Caspase activity has also been implicated in the regulation of erythropoiesis. Late erythroblasts express Fas ligand, which may interact with Fas expressed by earlier erythroid progenitors.61,62 This interaction activates caspases 3, 7, and 8, which are specifically targeted to the nucleus to cleave GATA-1, delaying erythroid differentiation without inducing apoptosis. This effect was reported to be dose dependently prevented by Epo acting downstream of caspase activation and reversed with inhibitors of caspase activity.62 At odds with this, limited caspase activation is suggested to be absolutely required for terminal erythroid differentiation, which may be blocked by inhibitors of caspase activity.63 We found evidence of increased caspase 3 activity as little as 2 hours after growth factor withdrawal in human erythroblasts, which correlated with rapid apoptotic cell death. Although caspase inhibition blocked apoptosis, it did not maintain clonogenicity, a finding also reported elsewhere,64suggesting that caspase activation in growth factor–deprived erythroblasts occurs subsequent to commitment to cell death and may not be amenable to regulation by growth factors.
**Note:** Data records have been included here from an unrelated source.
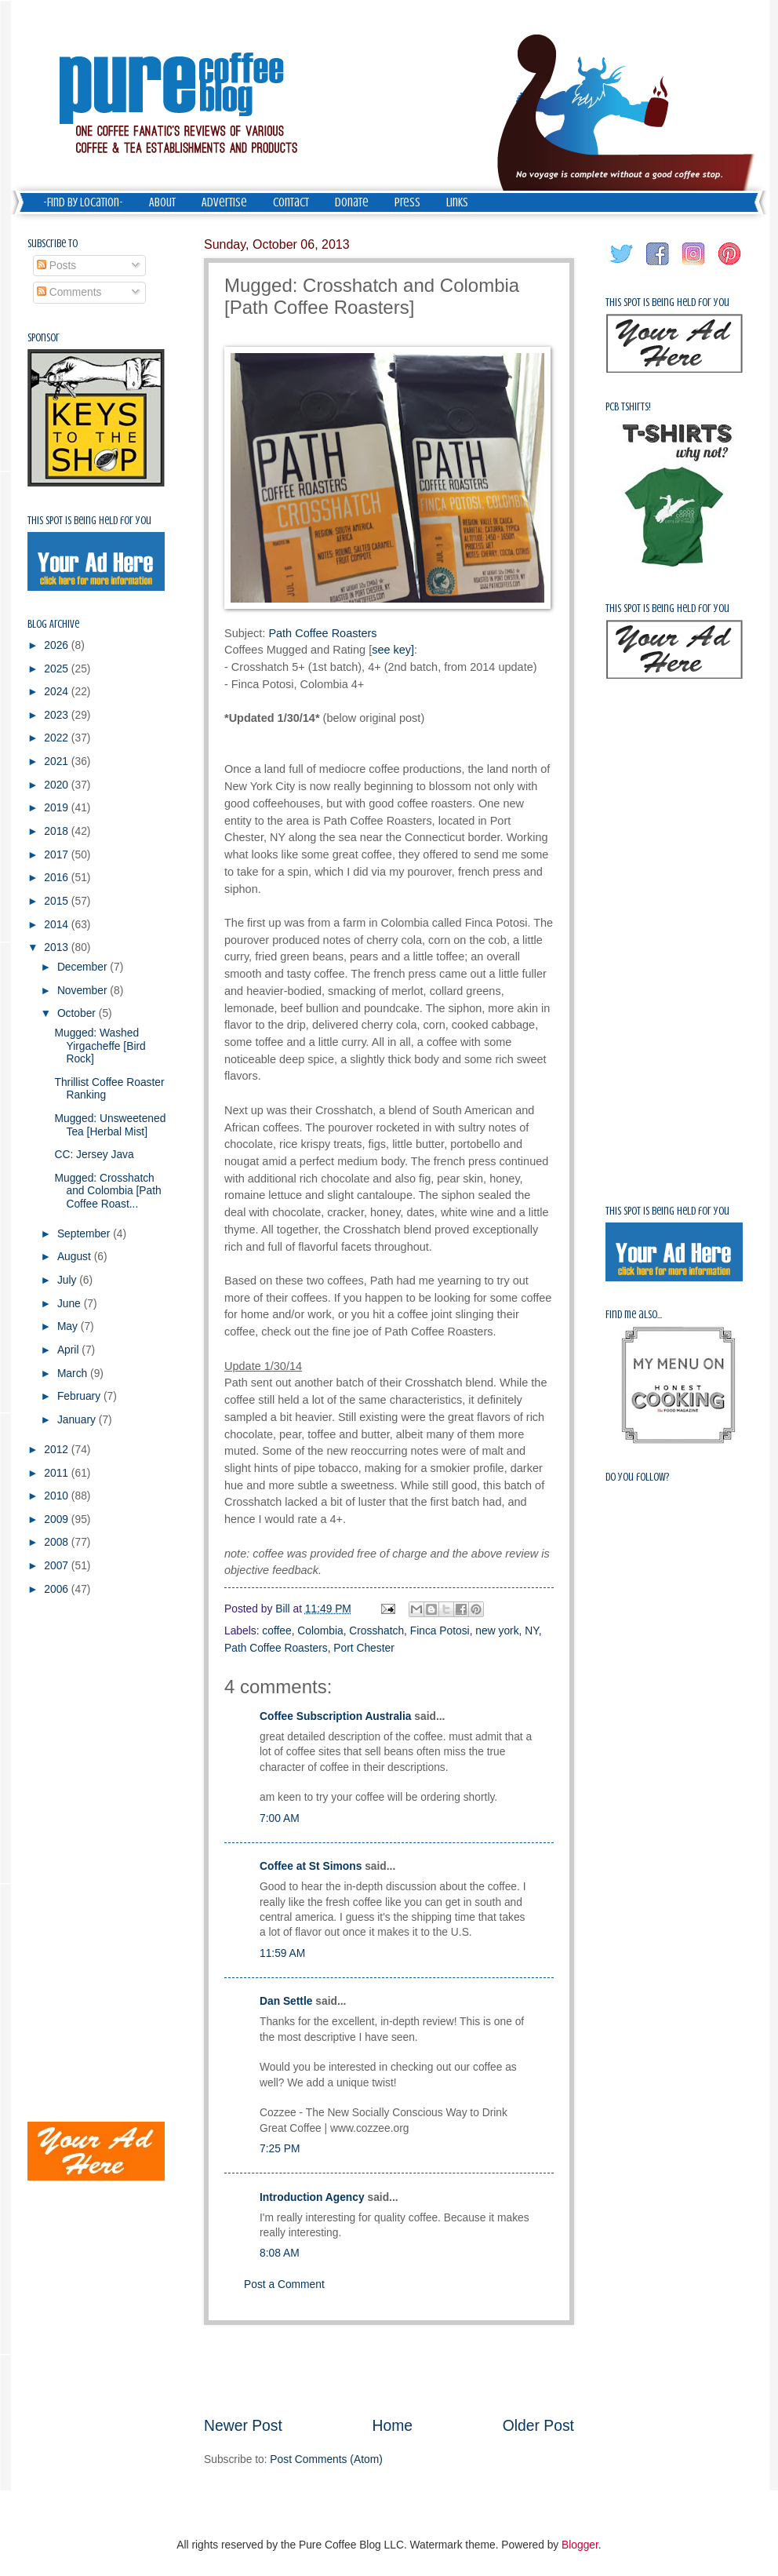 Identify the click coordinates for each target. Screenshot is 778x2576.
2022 (57, 738)
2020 (57, 785)
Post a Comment (284, 2284)
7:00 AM (280, 1818)
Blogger (580, 2545)
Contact (291, 202)
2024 (57, 692)
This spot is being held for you (89, 520)
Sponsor (43, 338)
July (68, 1280)
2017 (57, 855)
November (83, 991)
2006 (57, 1589)
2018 (57, 831)
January (78, 1420)
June (70, 1304)
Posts (56, 265)
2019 (57, 808)
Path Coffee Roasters (322, 633)
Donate (352, 202)
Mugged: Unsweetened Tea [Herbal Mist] (109, 1125)
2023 (57, 715)
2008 (57, 1542)
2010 (57, 1496)
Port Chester (363, 1648)
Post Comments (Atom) (326, 2459)
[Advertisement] (389, 2370)
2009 (57, 1519)
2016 (57, 878)
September (85, 1234)
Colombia (320, 1631)
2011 (57, 1473)
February (80, 1396)
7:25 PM (280, 2149)
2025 (57, 669)
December (83, 967)
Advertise (224, 202)
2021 (57, 761)
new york (496, 1631)
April (69, 1350)
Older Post (538, 2426)
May (69, 1326)
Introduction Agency (312, 2197)
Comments (69, 292)
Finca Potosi (440, 1631)
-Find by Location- (83, 202)
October (78, 1013)
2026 (57, 645)
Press (407, 202)
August (75, 1256)
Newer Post (243, 2426)
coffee (276, 1631)
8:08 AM (280, 2253)
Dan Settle (286, 2001)
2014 (57, 925)
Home (393, 2426)
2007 (57, 1566)
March (73, 1373)
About (162, 202)
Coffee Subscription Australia (335, 1716)
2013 (57, 947)
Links (457, 202)
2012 (57, 1450)
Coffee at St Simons (311, 1866)
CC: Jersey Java (93, 1154)
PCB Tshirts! (628, 407)
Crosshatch (376, 1631)
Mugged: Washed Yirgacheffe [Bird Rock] (99, 1046)
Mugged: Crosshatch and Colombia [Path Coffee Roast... (107, 1191)
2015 (57, 901)
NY (531, 1631)
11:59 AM (282, 1953)
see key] (393, 649) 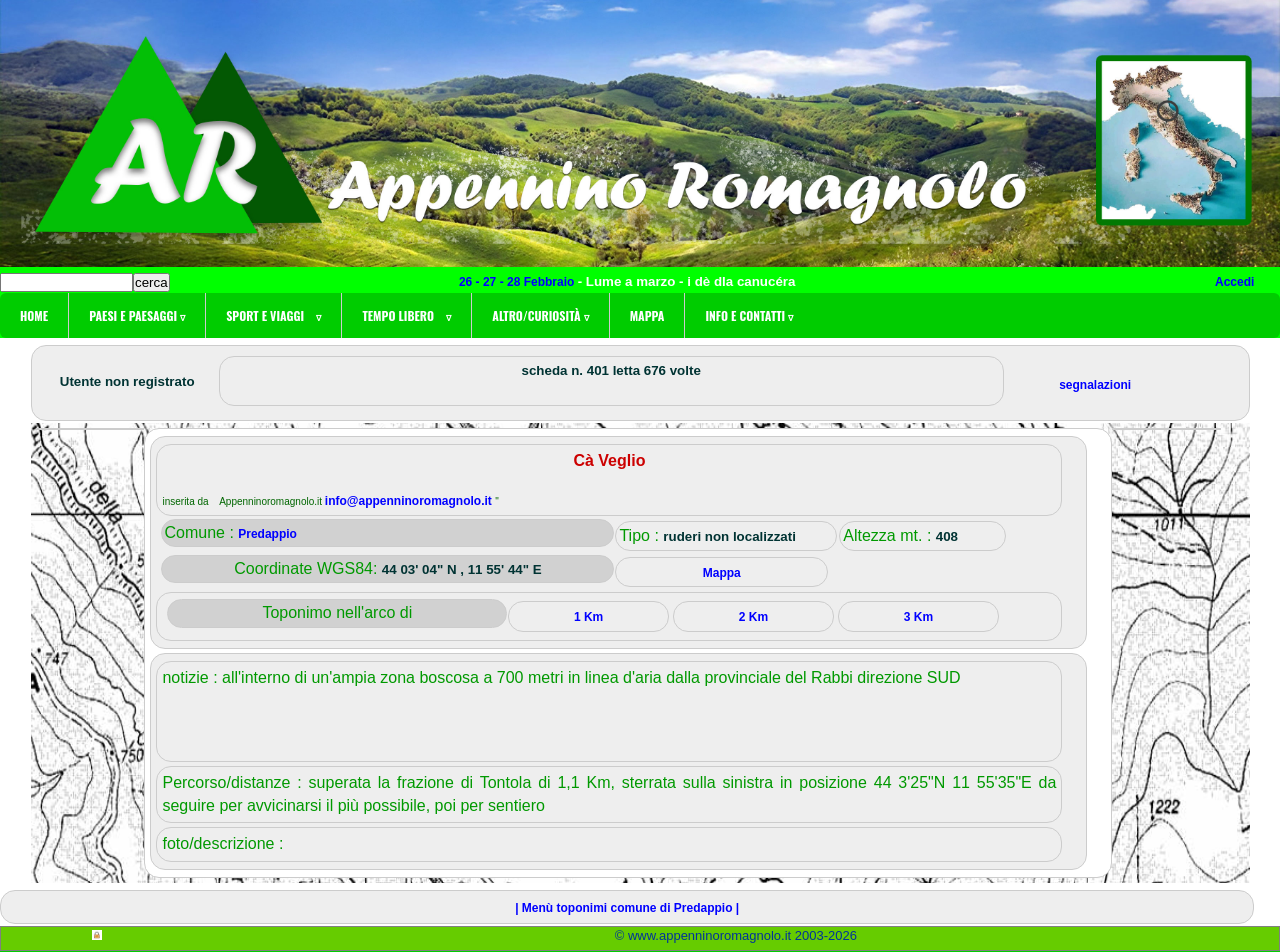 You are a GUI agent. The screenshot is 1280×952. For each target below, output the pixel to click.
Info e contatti (749, 315)
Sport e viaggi (273, 315)
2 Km (753, 617)
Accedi (1234, 282)
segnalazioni (1095, 385)
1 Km (588, 617)
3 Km (918, 617)
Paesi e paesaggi (137, 315)
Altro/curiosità (540, 315)
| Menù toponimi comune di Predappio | (627, 908)
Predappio (267, 534)
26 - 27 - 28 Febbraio (518, 282)
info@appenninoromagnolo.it (410, 501)
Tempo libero (406, 315)
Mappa (647, 315)
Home (34, 315)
In summary, we find that a key role of the PI3K/Akt prosurvival pathway in human erythroid progenitors is to suppress GSK3 activity. Growth factor deprivation results in increased GSK3 activity, which is associated with a conformational change in Bax and induction of cell death, irrespective of caspase blockade. Exactly how GSK3 effects these cellular changes will require further work.